In the real world $ENV residing in substitution, but I hope the answer will cover that.
Use eval:
perl -e 'print eval qq{"$ENV{myvar}"}'
UPD: You can also use substitution with the ee switch, which is safer:
perl -e '(my $s = $ENV{myvar}) =~ s/(\\n|\\t)/"qq{$1}"/gee; print $s'
You should probably be using String::Escape.
use String::Escape qw(unbackslash);
my $var = unbackslash($ENV{'myvar'});
unbackslash unescapes any string escape sequences it finds, turning them into the characters they represent. If you want to explicitly only translate \n and \t, you'll probably have to do it yourself with a substitution as in this answer.
There's nothing particularly special about a sequence of characters that includes a \. If you want to substitute one sequence of characters for another, it's very simple to do in Perl:
my %sequences = (
'\\t' => "\t",
'\\n' => "\n",
'foo' => 'bar',
);
my $string = '\\tstring fool string\\tfoo\\n';
print "Before: [$string]\n";
$string =~ s/\Q$_/$sequences{$_}/g for ( keys %sequences );
print "After: [$string]\n";
The only trick with \ is to keep track of the times when Perl thinks it's an escape character.
Before: [\tstring fool string\tfoo\n]
After: [ string barl string bar
]
However, as darch notes, you might just be able to use String::Escape.
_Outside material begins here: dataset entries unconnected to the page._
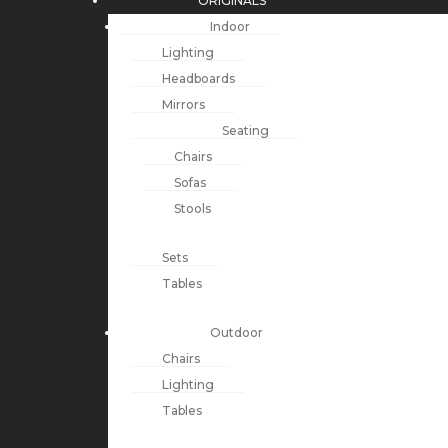
ORIGINALS
Indoor
Lighting
Headboards
Mirrors
Seating
Chairs
Sofas
Stools
Sets
Tables
Outdoor
Chairs
Lighting
Tables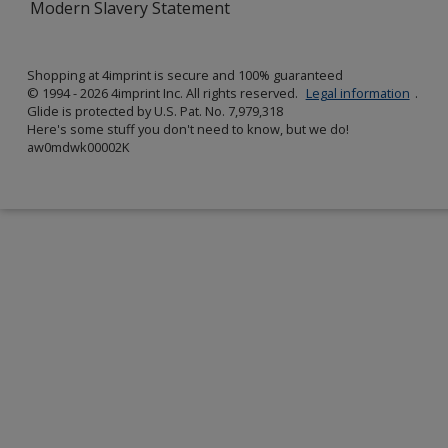
Modern Slavery Statement
Shopping at 4imprint is secure and 100% guaranteed
© 1994 - 2026 4imprint Inc. All rights reserved.
Legal information
.
Glide is protected by U.S. Pat. No. 7,979,318
Here's some stuff you don't need to know, but we do!
aw0mdwk00002K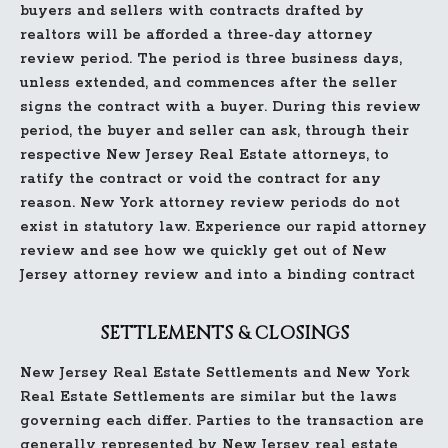
buyers and sellers with contracts drafted by
realtors will be afforded a three-day attorney
review period. The period is three business days,
unless extended, and commences after the seller
signs the contract with a buyer. During this review
period, the buyer and seller can ask, through their
respective New Jersey Real Estate attorneys, to
ratify the contract or void the contract for any
reason. New York attorney review periods do not
exist in statutory law. Experience our rapid attorney
review and see how we quickly get out of New
Jersey attorney review and into a binding contract
SETTLEMENTS & CLOSINGS
New Jersey Real Estate Settlements and New York
Real Estate Settlements are similar but the laws
governing each differ. Parties to the transaction are
generally represented by New Jersey real estate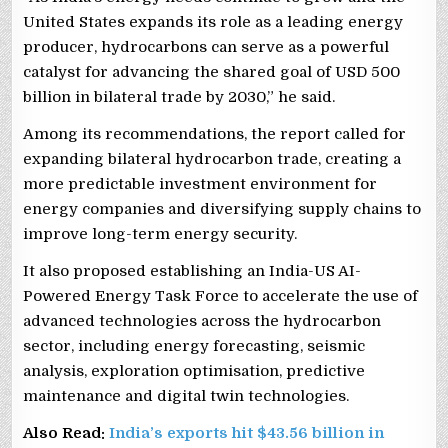
United States expands its role as a leading energy
producer, hydrocarbons can serve as a powerful
catalyst for advancing the shared goal of USD 500
billion in bilateral trade by 2030,” he said.
Among its recommendations, the report called for
expanding bilateral hydrocarbon trade, creating a
more predictable investment environment for
energy companies and diversifying supply chains to
improve long-term energy security.
It also proposed establishing an India-US AI-
Powered Energy Task Force to accelerate the use of
advanced technologies across the hydrocarbon
sector, including energy forecasting, seismic
analysis, exploration optimisation, predictive
maintenance and digital twin technologies.
Also Read:
India’s exports hit $43.56 billion in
Note that you have to be extremely careful when you're taking values from environment variables. I'd be reluctant to use String::Escape since it might process quite a bit more than you are willing to translate. The safe way is to only expand the particular values you explicitly want to allow. See my "Secure Programming Techniques" chapter in Mastering Perl where I talk about this, along with the taint checking you might want to use in this case.